— EXERCISE REQUIREMENTS —
The pictures are to be dropped, and the records below are to be restated word for word.

— MATERIALS PROVIDED —
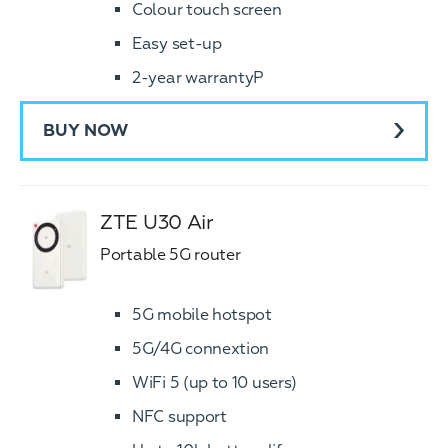
Colour touch screen
Easy set-up
2-year warrantyP
BUY NOW
ZTE U30 Air
Portable 5G router
5G mobile hotspot
5G/4G connextion
WiFi 5 (up to 10 users)
NFC support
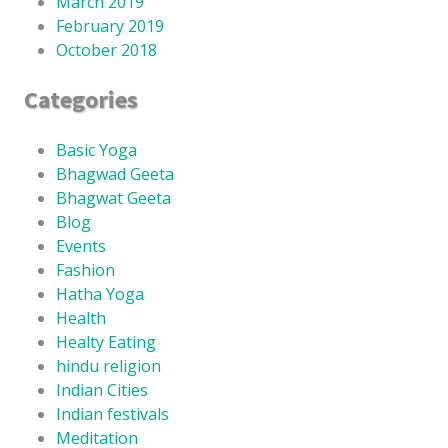
March 2019
February 2019
October 2018
Categories
Basic Yoga
Bhagwad Geeta
Bhagwat Geeta
Blog
Events
Fashion
Hatha Yoga
Health
Healty Eating
hindu religion
Indian Cities
Indian festivals
Meditation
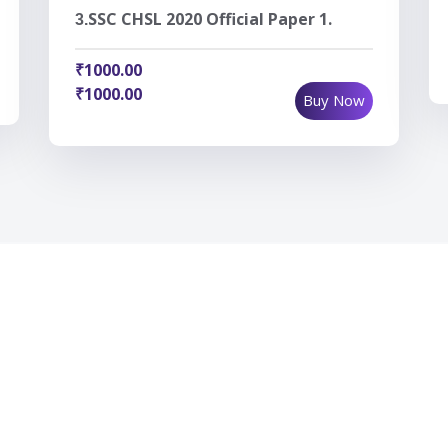
SSC CHSL 2020 Official Paper 1.
3.
₹1000.00
₹1000.00
Buy Now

— ANSWER SPACE —
Colour touch screen
Easy set-up
2-year warrantyP
BUY NOW
ZTE U30 Air
Portable 5G router
5G mobile hotspot
5G/4G connextion
WiFi 5 (up to 10 users)
NFC support
March 2019
February 2019
October 2018
Categories
Basic Yoga
Bhagwad Geeta
Bhagwat Geeta
Blog
Events
Fashion
Hatha Yoga
Health
Healty Eating
hindu religion
Indian Cities
Indian festivals
Meditation
SSC CHSL 2020 Official Paper 1.
3.
₹1000.00
₹1000.00
Buy Now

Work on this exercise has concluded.